〼礼法室のメトロノーム

私の最初の読書体験は、中学二年の頃でした。小説家を目指すような人間は幼少期から本の虫だと思われがちですが、私に関してはそんなことはありません。むしろ外で走り回るような子でした。

きっかけは担任の先生が貸してくれた本です。

中学一年の頃に父を亡くした私は、しばらく引きこもっていました。なんとか学校には通うようになったものの、教室はおろか保健室にすら顔を出せず、日がな一日礼法室で過ごしていました。

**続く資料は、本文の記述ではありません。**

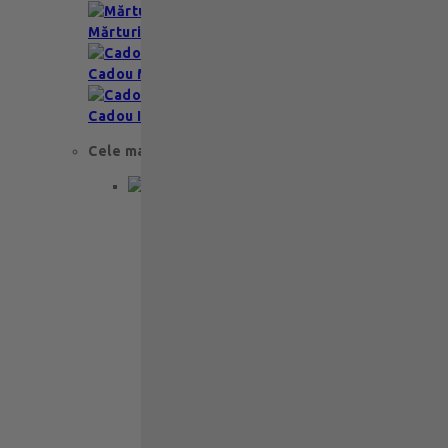
Mărturii nuntă & botez
Cadou Multumesc
Cadou Invitatie
Cele mai apreciate
Cadou aniversare
Cadou de nunta
Cadou Invitatie
Cadou Multumesc
Cadou pentru primele momente
Cutii Ballotins
Petit 375g
121
lei
Ballotin Petit Leonidas – 24 praline
fine din ciocolată belgiană premium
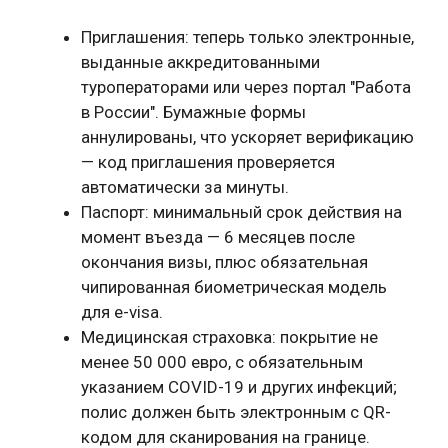
Приглашения: теперь только электронные,
выданные аккредитованными
туроператорами или через портал "Работа
в России". Бумажные формы
аннулированы, что ускоряет верификацию
— код приглашения проверяется
автоматически за минуты.
Паспорт: минимальный срок действия на
момент въезда — 6 месяцев после
окончания визы, плюс обязательная
чипированная биометрическая модель
для e-visa.
Медицинская страховка: покрытие не
менее 50 000 евро, с обязательным
указанием COVID-19 и других инфекций;
полис должен быть электронным с QR-
кодом для сканирования на границе.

ところで、礼法室ってどの学校にもあるのでしょうか。要するに和室なんですけど、茶道部が使用したりする部屋なので、結構広いです。教室よりも広かったんじゃないかしら。そこでずっと、一人で過ごしてたわけです。


ゲームやパソコンを持ち込むわけにもいかず、勉強をする気も起きず、グラウンドで体育に励むクラスメイトたちを眺めるのも惨めだったので、考え事くらいしかすることがありません。

私も多感な時期だったので、身内の死のショックも相まって、生き死にについてばかり考えていました。死にたいとも思わないけど、生きたいとも思わない。感情の振れ幅がどんどん少なくなっていって、まるで止まったメトロノームのように、進まない時計の針をじっと見つめていました。


私の針を動かしてくれたのが、先生の貸してくれた本、というかその先生だったのです。彼女も仕事で忙しく、たまに顔を出しても私がろくに返事もしないので、随分苦労をかけてしまったと思います。

彼女は国語の先生だったのですが、私の勉強が遅れないようにと、他の教科も一緒になってみてくれました。

しかし私は生きることの意味すら見失っていたので、その先に広がる未来とか、受験のための準備である勉強などに、まったく興味が持てませんでした。

だけど、そこはさすが国語の先生。得意分野の授業は、いま思うと私にもわかりやすく噛み砕いて教えてくれていたのかもしれませんが、とても面白かった。もう叶わぬ願いですが、ちゃんと教室で聞いてみたかったな。

夢中になって教科書の例文を何度も読み返す私に、先生は本を貸してくれました。生まれてこの方、文字ばかりの本に縁のなかった私は、最初は敬遠しました。

しかしなんといっても暇です。ずっと思考の堂々巡りも疲れるし、かといって勉強もしたくない。私は自然と、先生が置いていってくれた本に手を伸ばしました。


それからは時間が過ぎるのが早かった。登校時間を遅らせてこっそり礼法室に行き、昼休み後にそそくさと帰る私が言えた立場ではありませんが、あの頃は本当に時計の針が進むのが遅かった。暇つぶしがてら手にとった、あのたくさんの物語と出会うまでは。

先生が貸してくれたのは、ゲド戦記や西遊記など、ファンタジーものが主でした。

そのうち私は自分でも書店に足を運ぶようになり、どうせ使うあてもないお年玉は、すべて本につぎ込みました。


小説家になろうと思い始めたのも、その頃からでしょうか。進路のことを聞かれても何も答えられない私に、先生はあれこれと押し付けるようなことはしませんでした。もちろん小説家になれとも言わない。

だからこそ私は、小説家になりたいという夢を見つけることができたのでしょう。

その後もしばらくは惰性で、止まったメトロノームのように暮らす日々が続いたわけですが、生き死にについて考えることはなくなりました。生きる意味がおぼろげながらも見えてきたのですから。


小説が引きこもりを救ってくれる、なんてことは言いませんけどね。その後も私は何年にも渡って、引きこもり続けてきましたから。むしろ本を与えられたことによって、インドアに拍車がかかってしまったのかもしれない。

ですがまあ、それはなるようになるんですよ。私の場合は根が楽天的でしたから。考えこむことはあっても、なかなか悲観的にはなれない。真剣に悩むことができないという、それが弱点でもあるのですが。

あの礼法室で過ごした時間が私を作ってるんですから、無為に思えていた青春も、遠回りに思える道のりも、まあ無駄ではないのでしょう。


止まってしまったメトロノームだって、壊れたわけじゃありません。また正しく時を刻めるように、ちょっとずつ、ちょっとずつ、着実に。